Interpretive Summary: The North China Plain is one of the most critical agricultural regions of China and Asia and is heavily used for double cropped grain production systems. However, frequent droughts can limit the productivity of this region and one of its main components, the Haihe Plain. Therefore, it is critical to understand how the frequency, severity, and duration of drought is changing to better predict potential issues with crop production and ecosystem services. In this study, we used over 60 years of daily precipitation data to calculate a common drought index, the Standardized Precipitation Index (SPI), across the Haihe Plain. We used statistical tests and an artificial intelligence approach (cloud model) to assess the significance and patterns of changes in the SPI across Haihe Plain for the 1955-2017 time period. The results showed reduced frequency of drought in the spring and increased summer drought frequency. Overall, spring had the greatest frequency of drought, with at least some drought occurring over 35% of the time. Drought frequency and severity was also slightly greater in the northern part of the Haihe Plain compared with the south. The study highlights the potentially significant changes in drought frequency that need to be accounted for with regional agricultural management. This information will be of interest to policymakers responsible for regional production and irrigation managers who need to maximize grain production in the Haihe Plain while less groundwater for irrigation.
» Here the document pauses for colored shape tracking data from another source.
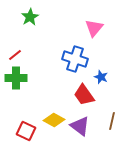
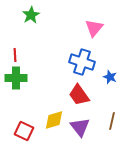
green star: moved 1 px right, 2 px up
red line: rotated 56 degrees counterclockwise
blue cross: moved 7 px right, 3 px down
blue star: moved 9 px right
red trapezoid: moved 5 px left
yellow diamond: rotated 45 degrees counterclockwise
purple triangle: moved 1 px down; rotated 15 degrees clockwise
red square: moved 2 px left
Technical Abstract: The Haihe Plain is the largest component of the agriculturally vital North China Plain, and it is characterized by serious water shortage and frequent droughts, which lead to crop reduction and have adverse effects on agriculture and ecology. We used daily precipitation data from 1955–2017; the region’s spatiotemporal characteristics of drought were analyzed by using the standardized precipitation index (SPI), drought probability, and Mann–Kendall test for seasonal scale including two main crops growth seasons for the region’s main crops. Furthermore, a cloud algorithm model was established to analyze the dispersion and instability of the SPI. The annual drought frequency is 28.57%; the SPI for spring has an increasing tendency, while summer shows a significant decreasing trend (p < 0.05); the Haihe Plain has had a tendency towards drought over the last 63 years. The SPI in northwest is the smallest and increases gradually toward the south; the severity of drought in dry years increased from southeast to northwest. The cloud model shows that the SPI randomness of each site decreased significantly and tended to be stable and uniform. The deterministic and stable SPI of each station is stronger in dry years, and the randomness and instability are stronger in wet years. The inter-annual differences of the characteristic values of the SPI cloud model are bigger than the differences among sites, and the inter-annual randomness and inhomogeneity of the SPI are higher.